The True Meaning of Leadership - Taught by Our Children
This article originally appeared in Forbes.
Today, while the rest of the world was asleep, children and students in New Zealand woke up, skipped school, and instead flocked together in more than 20 cities around the country to kick off the Global Climate Strike. As morning arose over Australia, Asia, the Middle East, Africa, Europe, and the Americas, the same thing happened in more than 2000 cities across 123 countries. It’s estimated that millions of people under 20 years old took to the streets.
This is a historic event. Never before have children and young adults organized a global protest, and rarely has the world seen a protest of this scale and scope.
Today is a day that politicians and corporate leaders should note. Why? Because today a new standard for leadership has emerged.
It all started with a 16-year-old Swedish teenager, Greta Thunberg. At the age of 9, she became depressed when she learned that we humans are destroying our planet, as we simultaneously post happy, celebratory pictures on social media. She sensed a collective condition of self-deception.
At 15, she decided to take the only action she felt available to a teenager. She went on strike from school, exclaiming that there’s no point in studying if we have no future. She created a small banner that read “School strike for the climate” and started a one-person protest in front of the Swedish parliament.
At first, she was ridiculed. But she persisted. She deeply understood that it was the only rational thing to do. After six months of standing outside in the Nordic weather, the media started to pay attention.
Greta is now considered by many to be an oracle. She’s been nominated for the Nobel Peace Prize and invited to present at multiple global forums, including giving a TED talk. While speaking to an assembled crowd of billionaires, heads of state, and celebrities at the World Economic Forum in Davos, in a matter-of-fact way, she said, “Adults keep saying we owe to the children to give them hope. But I don’t want your hope. I don’t want you to be hopeful. I want you to panic. I want you to feel the fear I feel every day.

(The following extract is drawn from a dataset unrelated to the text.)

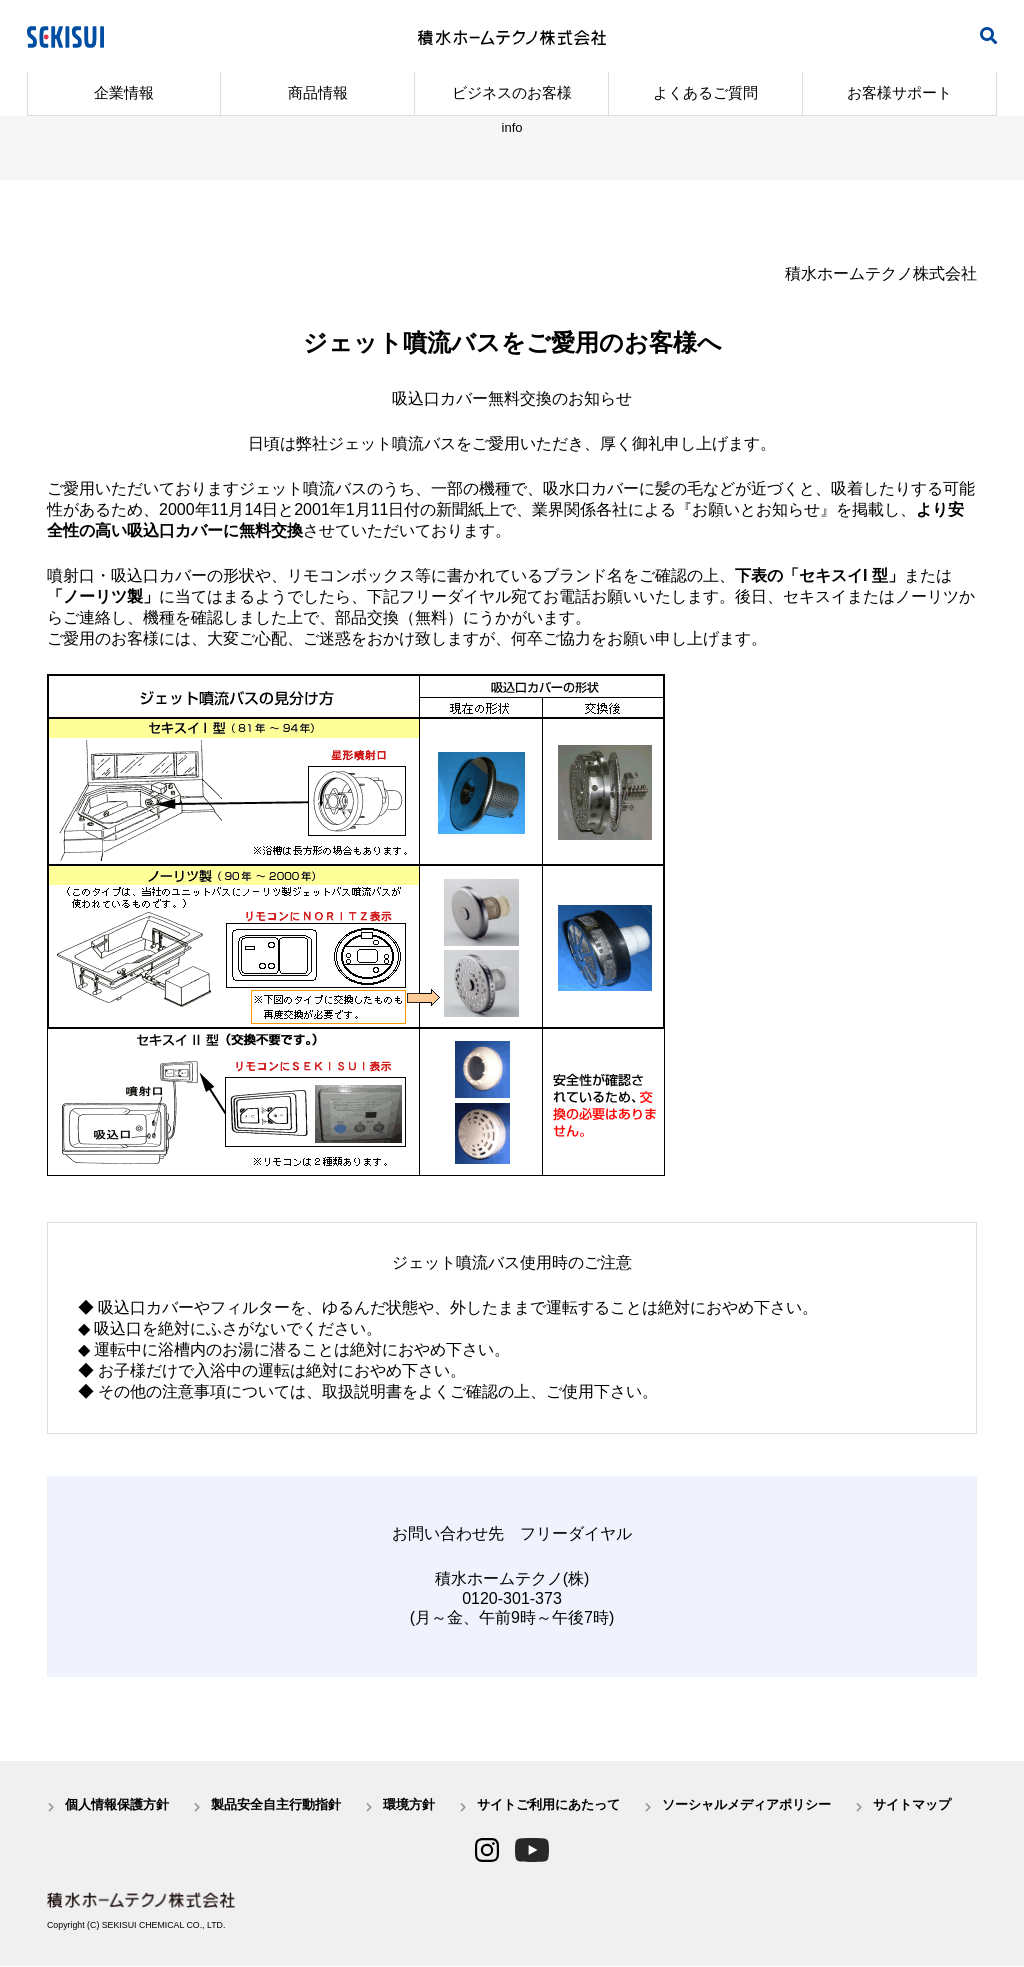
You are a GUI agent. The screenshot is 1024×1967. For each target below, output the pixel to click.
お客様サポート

I want you to act if as the house was on fire.”
At the United Nations Climate Summit, she asserted, “You only talk about moving forward with the same bad ideas that got us into this mess, even when the only sensible thing to do is pull the emergency brake. You’re not mature enough to tell it like it is. Even that burden, you leave to us children. You say you love your children above all else, and yet you’re stealing their future in front of their very eyes.”
Fearless, she speaks truth to power. We all know that we’re approaching the irreversible climate events that threaten to make earth uninhabitable. Thousands of scientists have documented the trends, the causes, and the likely outcomes – all beyond any reasonable doubt. Still, governments and companies fail to acknowledge this reality, let alone agree on or implement a solution.
Multiple dictionaries define leadership as “the action of leading a group of people or an organization.” Any sensible understanding of leadership should focus on the greater good, and especially on the greater good for the long term. In this light, the formal leaders of the world – governments, foundations, think tanks, and corporations – have failed. Miserably.
But today something changed.
Greta Thunberg has inspired a whole new generation of emerging leaders; young people all over the world who take responsibility, who organize themselves around caring for our one and only planet, and who advocate for the long-term greater good.
Today is a day for politicians and corporate leaders to take note. If they care about votes or customers, they must put climate change at the top of their agenda. Like Greta and the young people she’s inspired, they must begin to lead for the long-term greater good.